Grant money from the test will help pharmacy students provide free lab tests and supplies
AURORA, Colo – People living with diabetes can help change the lives of others with diabetes in need as they do something in unison – exercise. Every time someone participates in the Big Blue Test and shares the experience on BigBlueTest.org, a donation of life-saving supplies will be made on their behalf to someone with diabetes in need.
The University of Colorado Skaggs School of Pharmacy and Pharmaceutical Sciences received $10,000 in Big Blue Test grant money in 2011. The money supports 12 free community diabetes education clinics located across the state of Colorado, supported and run by fourth year pharmacy students from the school. This grant money will provide lab testing for approximately 70 people with diabetes in these clinics. The lab tests are provided free to these participants and would normally not be paid by insurance. Each would cost patients around $70 every time they had the lab tests run. The tests are run when the people start at the clinic and again after they have received care for six months.
“The Big Blue Test grant will enable our students and preceptors who are operating free diabetes programs in rural and underserved areas of Colorado to continue to provide free lab tests, supplies and diabetes education to some of the poorest residents in our state struggling with diabetes,” said Wesley Nuffer, Director of University of Colorado Skaggs School of Pharmacy and Pharmaceutical Sciences’ diabetes programs. “I applaud every person who joins in the Big Blue Test. You are helping to save lives.”
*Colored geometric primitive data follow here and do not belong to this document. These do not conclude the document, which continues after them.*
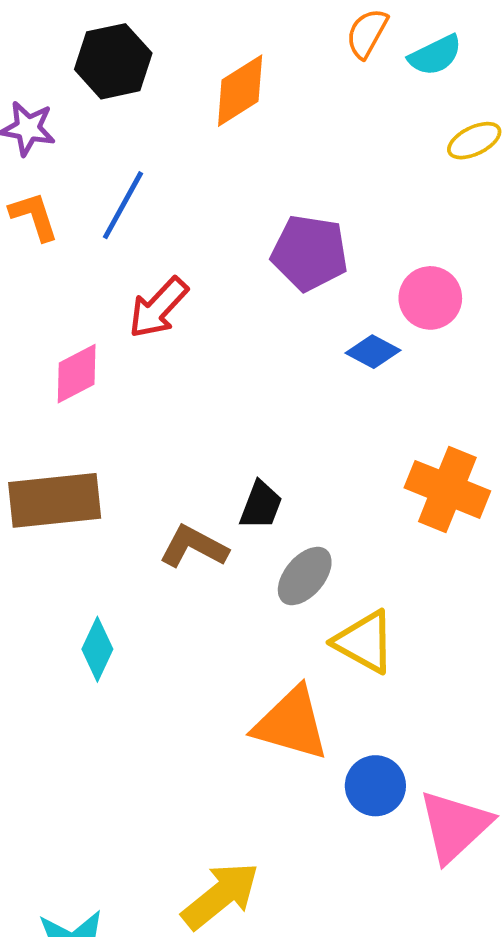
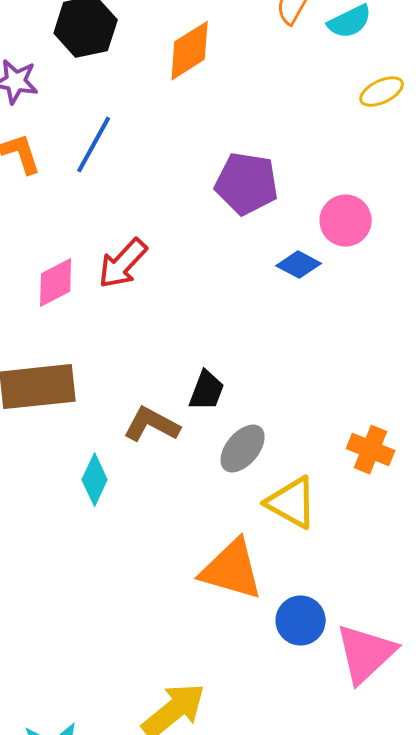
red arrow: (158, 308) -> (123, 264), moved
orange cross: (447, 489) -> (371, 450), moved, size x0.7
cyan diamond: (97, 649) -> (95, 480), moved

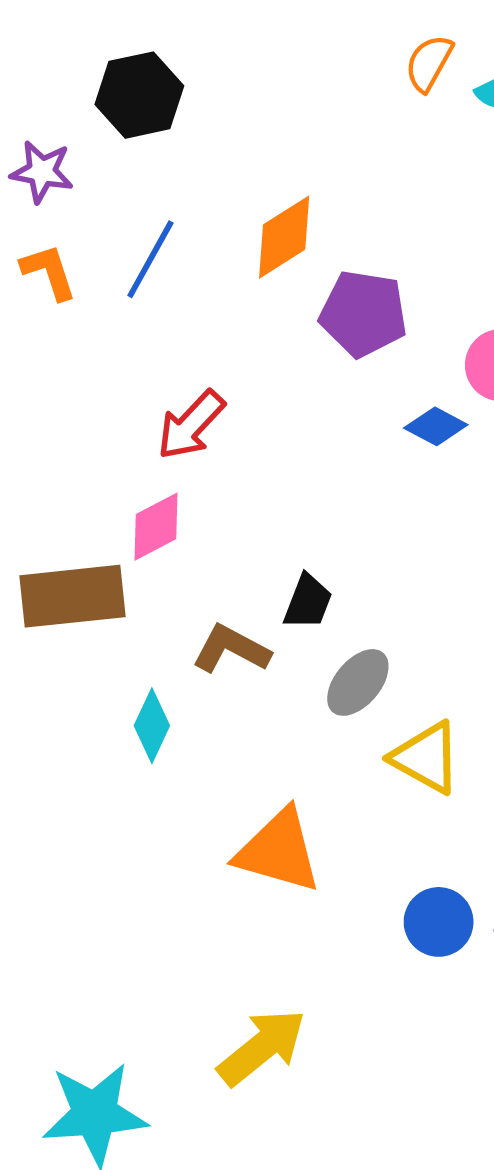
orange diamond: (190, 51) -> (284, 237), moved
pink diamond: (56, 283) -> (156, 527), moved
orange triangle: (232, 570) -> (279, 851), moved

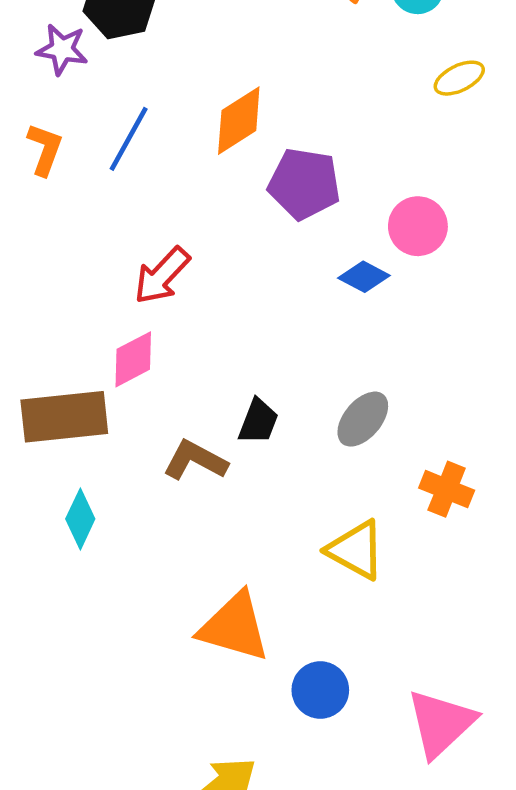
purple star: (42, 172) -> (62, 49), moved
orange L-shape: (49, 272) -> (45, 149), turned 38
gray ellipse: (358, 682) -> (363, 419), moved
cyan diamond: (152, 726) -> (80, 519), moved
blue circle: (439, 922) -> (320, 690), moved

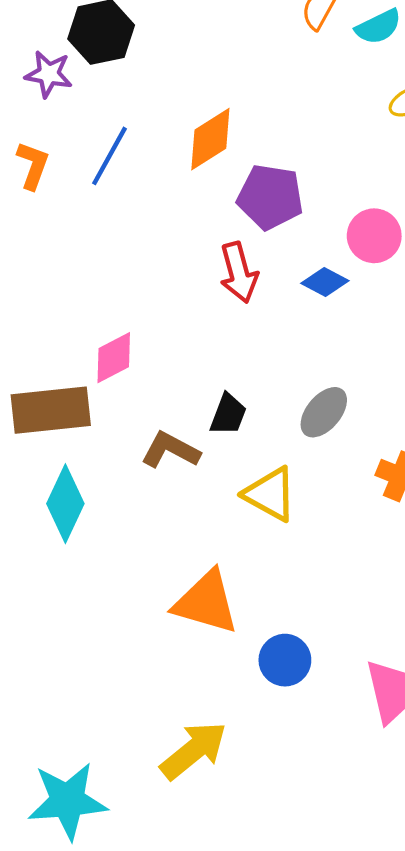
red arrow: (162, 276) -> (239, 273), moved, turned -58
cyan diamond: (80, 519) -> (65, 504), size x1.4
yellow triangle: (356, 550) -> (270, 494), moved

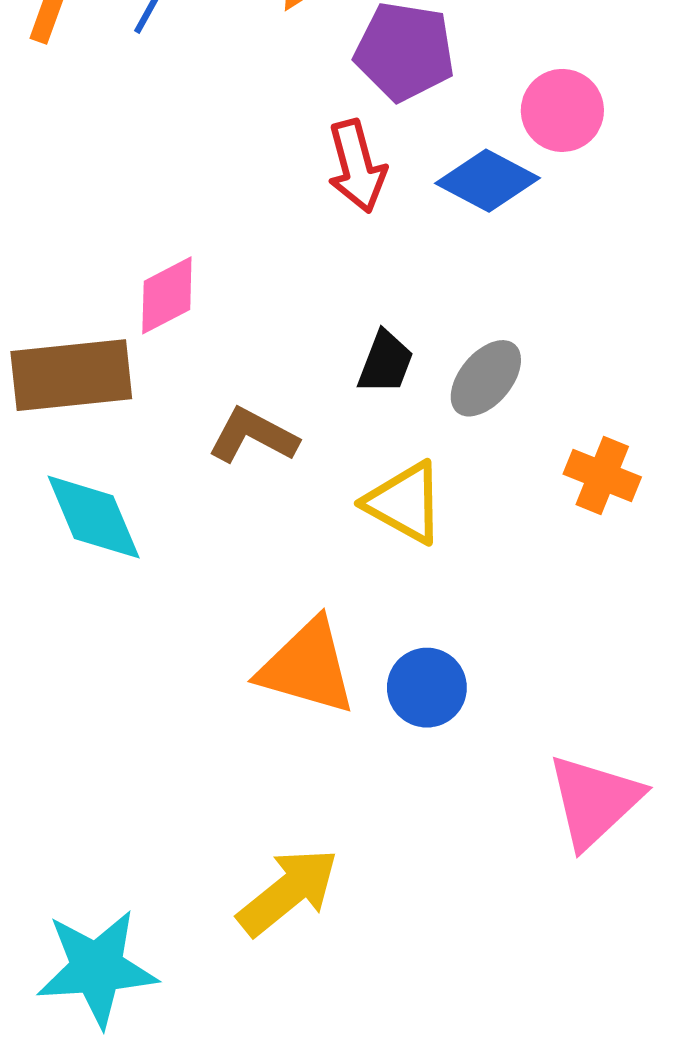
blue diamond: (325, 282) -> (487, 181), size x1.4
black trapezoid: (228, 414) -> (385, 362), moved
cyan diamond: (65, 504) -> (94, 517), turned -48
blue circle: (285, 660) -> (427, 688), moved

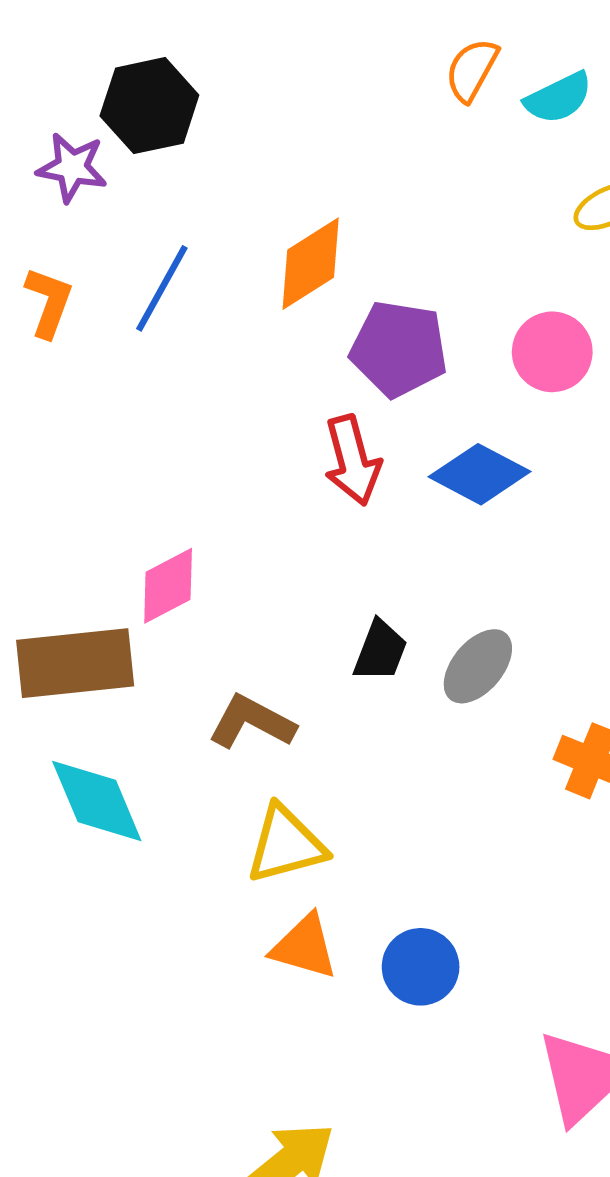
pink circle: (562, 110) -> (552, 352), moved
yellow triangle: (405, 503) -> (286, 844), moved, turned -44
orange triangle: (307, 667) -> (304, 947), size x0.7

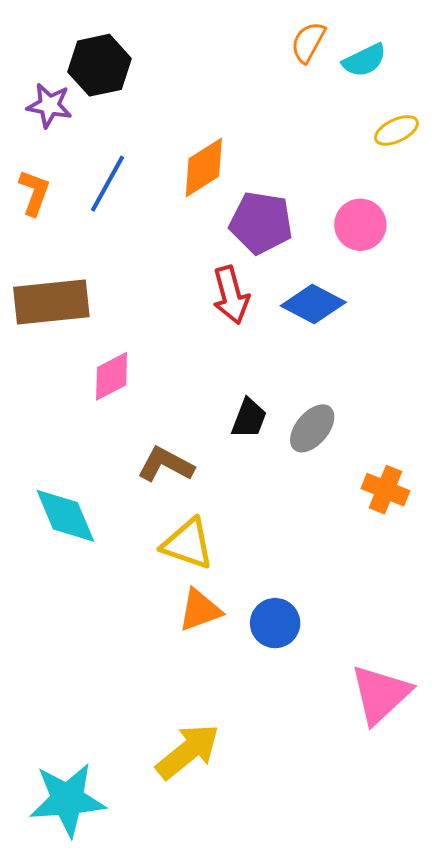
brown rectangle: (75, 663) -> (51, 302), moved
yellow triangle: (286, 844) -> (188, 544), turned 34
orange triangle: (304, 947) -> (200, 610), turned -36

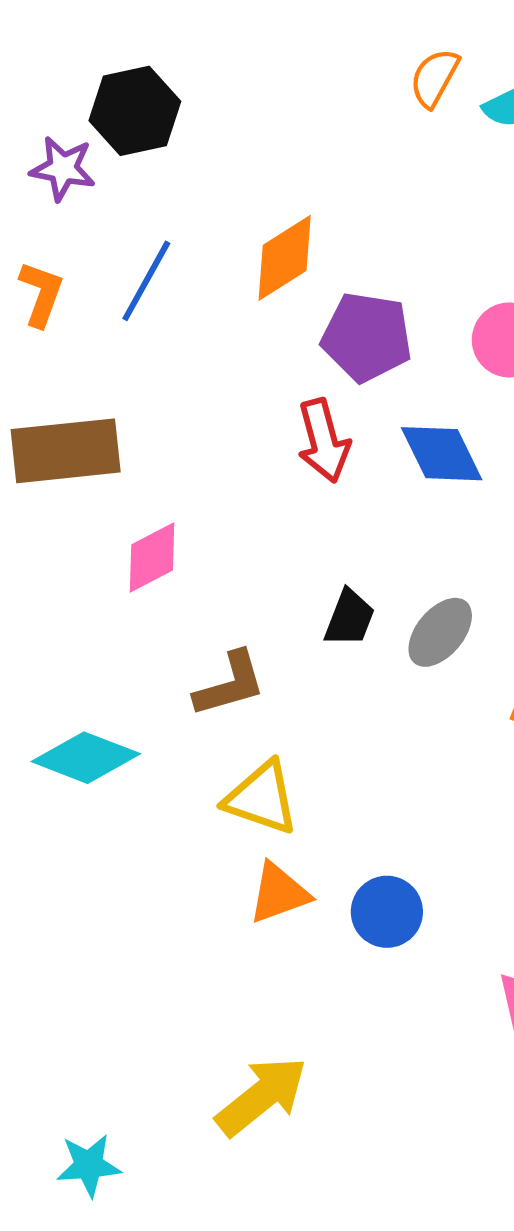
blue diamond: (313, 304) -> (442, 454), turned 36
brown L-shape: (166, 465) -> (230, 684), turned 136
cyan diamond: (65, 516) -> (86, 758), turned -46
cyan star: (67, 800) -> (89, 1165), size x0.6

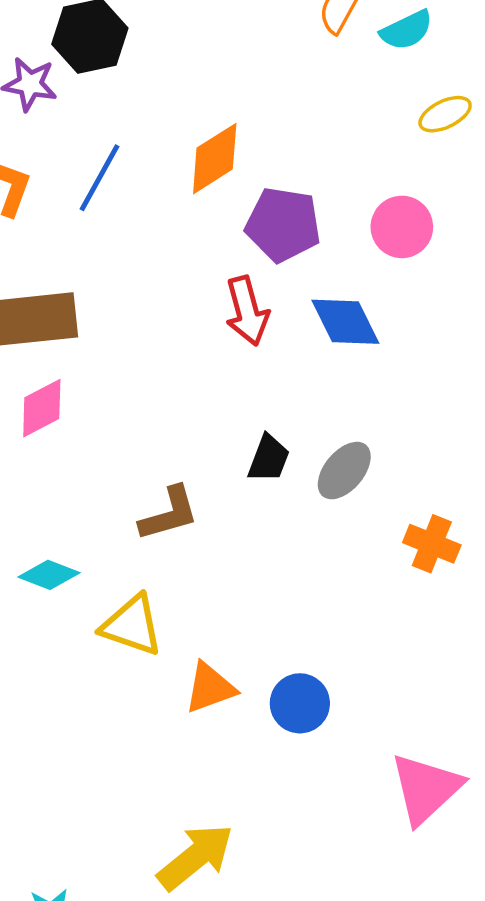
pink diamond: (152, 557) -> (42, 408), moved
cyan diamond: (86, 758) -> (49, 575), size x0.7
yellow triangle: (262, 798) -> (132, 625), moved

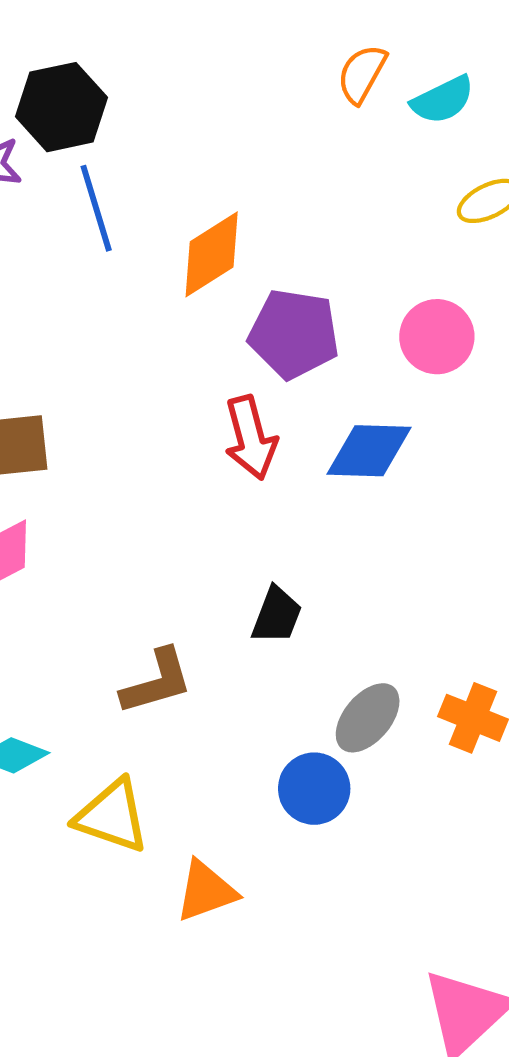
blue line: (99, 178) -> (96, 208), moved, turned -46
blue diamond: (345, 322) -> (369, 451), turned -62
gray ellipse: (344, 471) -> (368, 718), moved
blue circle: (300, 703) -> (314, 789), moved

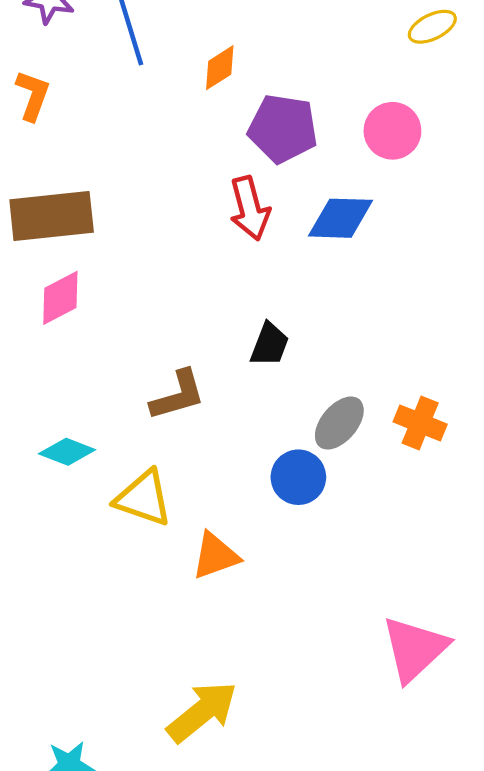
orange diamond: (212, 254) -> (220, 68), size x0.7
The Big Blue Test, a diabetes awareness program started by the nonprofit Diabetes Hands Foundation, takes place every November leading up to World Diabetes Day on Nov. 14. The campaign reinforces the importance of exercise in managing diabetes. People with diabetes are encouraged to do the test any day between Nov. 1 and Nov. 14 at midnight Pacific Time, by testing their blood sugar, getting active, testing again, and sharing the results online at bigbluetest.org.
The website aggregates all of the data collected live. In the last two years, just 14 minutes of exercise decreased participants’ blood sugar level between 15 and 20 percent.
In 2010, more than 2,000 people did the Big Blue Test and over 120,000 people watched the video. Roche Diabetes Care, makers of ACCU-CHEK® diabetes products and services, funded the production of the video and helped it go viral by donating 75 cents for each of the first 100,000 views, resulting in total donations of $75,000. The donation provided insulin and supplies to more than 2,000 people with diabetes in developing countries.
This year, in connection with the number of people that do the Big Blue Test, another donation from Roche Diabetes Care will benefit more than 8,000 people with diabetes in need.
About World Diabetes Day
World Diabetes Day is celebrated on November 14, a date chosen to mark the birthday of Sir Frederick Banting, one of the pioneers in diabetes research. It was introduced in 1991 by the International Diabetes Federation (IDF) and the World Health Organization (WHO) in response to the alarming rise in diabetes around the world. In 2007, the United Nations marked the day for the first time with the passage of the United Nations World Diabetes Day Resolution in December 2006, which made the existing World Diabetes Day an official United Nations World Health Day. World Diabetes Day is represented by the blue circle logo—the global symbol of diabetes.
The University of Colorado Skaggs School of Pharmacy and Pharmaceutical Sciences is celebrating 100 years of education, patient care and scientific discovery, the school ranks second of 120 U.S. pharmacy schools having PharmDs with funding from the National Institutes of Health (NIH); third among U.S. pharmacy schools in NIH awards per PhD faculty and number 14 among U.S. pharmacy schools in total NIH research funding. The school is also the second largest school of pharmacy in the nation to provide online pharmacy education for working pharmacists.